WHAT YOU HAVE TO DO:
From the line holding "Управління соціального захисту населення" to the final line of the entries, set down each line exactly, including both, and nothing more.

[Opening DATA TO EXAMINE section]

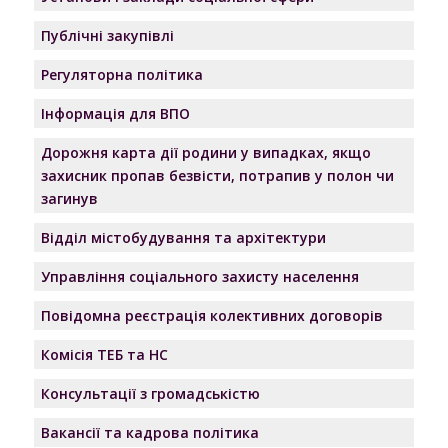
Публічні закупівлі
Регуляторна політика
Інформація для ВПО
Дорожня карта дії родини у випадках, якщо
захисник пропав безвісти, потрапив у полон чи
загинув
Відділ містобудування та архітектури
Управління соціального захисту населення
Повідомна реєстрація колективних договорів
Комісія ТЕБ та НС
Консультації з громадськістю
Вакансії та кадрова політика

[Closing DATA TO EXAMINE section]

SOLUTION FOR THIS PROBLEM:
Управління соціального захисту населення
Повідомна реєстрація колективних договорів
Комісія ТЕБ та НС
Консультації з громадськістю
Вакансії та кадрова політика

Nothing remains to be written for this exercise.